Brak chętnych na stanowisko wiceministra nie dziwi. Rząd zakończyć musi prace nad dwiema kluczowymi ustawami: o emeryturach pomostowych oraz o zakładach emerytalnych (wypłacać będą środki zgromadzone w otwartych funduszach emerytalnych). Dzięki pracom międzyresortowego zespołu ds. reformy, które koordynował obecny prezes ZUS Paweł Wypych, są już gotowe projekty obu ustaw. Rząd powinien się pośpieszyć zwłaszcza z "pomostówkami". Z końcem 2007 r. wygasają bowiem obecne przepisy o wcześniejszych emeryturach. Ten termin można teoretycznie przesunąć, ale wówczas nie będzie żadnych oszczędności. Jeżeli rząd zdecyduje się na reformę, w ślad za ustawą Rada Ministrów przyjąć powinna załącznik z listą zawodów uprawniających do szybszego przejścia na świadczenia. I tu kłopot - poprzednie kierownictwo resortu nie pozostawiło po sobie ani konkretnego wynegocjowanego ze związkami zestawienia, ani precyzyjnych szacunków, jakie koszty generują różne warianty przywilejów. Co więcej, ani ZUS, ani pracodawcy nie są przygotowani do uruchomienia nowego Funduszu Emerytur Pomostowych, do którego trafiać będą składki od uprawnionych do "pomostówek".
Mało czasu dla zakładów
Wiele do życzenia pozostawia drugi projekt - o zakładach emerytalnych (wciąż nie jest przyjęty przez Komitet Stały Rady Ministrów). Chętni do ich tworzenia chcieliby wiedzieć, jak w praktyce wyglądać ma zakaz akwizycji do zakładu czy też jakie wymogi spełniać powinna umowa ze świadczeniobiorcą. Teoretycznie nowe przepisy powinny wejść w życie przed 2009 r. (wtedy na emeryturę przejdą pierwsi klienci OFE). Praktycznie - już teraz. - Wydaje się, że na stworzenie zakładu potrzeba około trzynastu miesięcy - jeden na analizy finansowe i decyzję o wejściu na ten rynek, sześć na przygotowanie wniosku do Komisji Nadzoru Finansowego i jego rozpatrzenie oraz kolejne sześć na zorganizowanie spółki - liczy Krzysztof Lutostański, prezes PTE Bankowy.

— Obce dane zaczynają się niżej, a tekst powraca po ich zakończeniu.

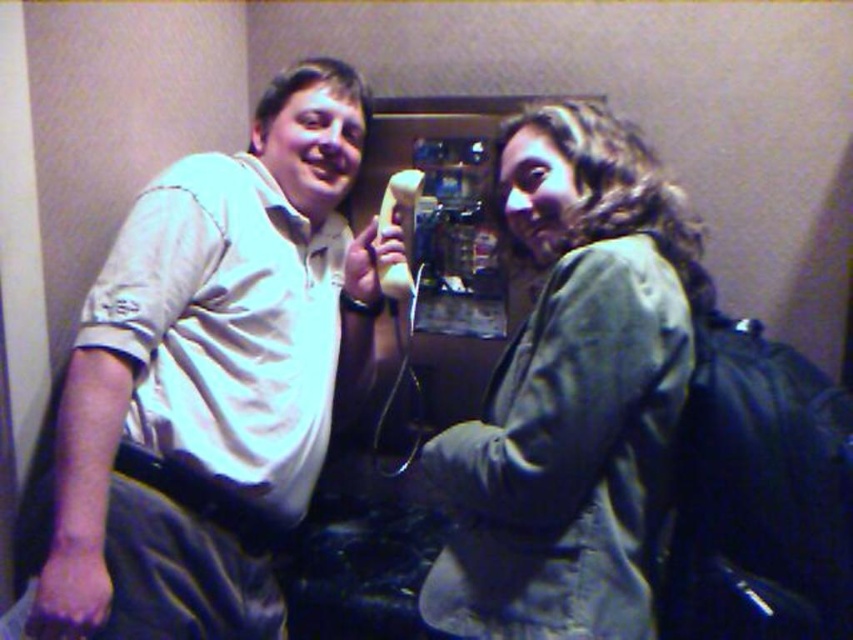 From the picture: Where is the matte white shirt at upper left located in the image?

The matte white shirt at upper left is located at point (210, 376) in the image.

You are an interior designer analyzing the placement of objects in this room. You notice a point at coordinates [210,376]. What object is located at this point?

The point at coordinates [210,376] indicates the matte white shirt at upper left.

You are a delivery robot that is 16 inches wide. You need to pass between the matte white shirt at upper left and the green fabric jacket at upper right. Can you fit through the space between them?

The distance between the matte white shirt at upper left and the green fabric jacket at upper right is 17.48 inches. Since the robot is 16 inches wide, it can fit through the space between them as 17.48 inches is wider than the robot. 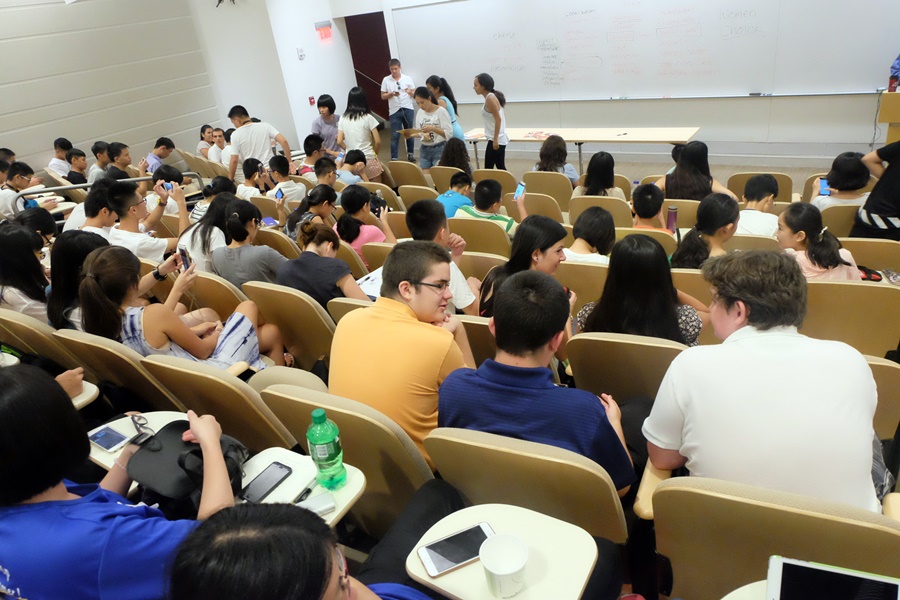 What are the coordinates of `arm rest` in the screenshot? It's located at (646, 484), (892, 504).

Czasu na przygotowania potrzebuje także sam ZUS, który odpowiadać będzie za stworzenie państwowego zakładu. - Nie jest tajemnicą, że gotowi będziemy dopiero po dwunastu miesiącach od wejścia w życie ustawy. Potrzebujemy przebudować systemy informatyczne. Dlatego jesteśmy za szybkim przyjęciem projektu. Mam nadzieję, że potrzebę taką rozumieją zarówno posłowie koalicji, jak i opozycji - podkreśla prezes Wypych.
Konsultacje już we wtorek
Decyzje, co dalej z reformą, nie są jeszcze podjęte. - Najpierw chce się zapoznać z tym, co przygotowało poprzednie kierownictwo resortu, porozmawiać z zespołem międzyresortowym, który zajmował się tematem emerytur, i ocenić, na ile projekty są przygotowane - mówi "Parkietowi" J. Kluzik-Rostkowska. Spotkanie nowej minister z wicepremierem P. Gosiewskim zaplanowano na jutro. Należy się spodziewać, że rząd ustali wówczas harmonogram prac nad reformą w Sejmie.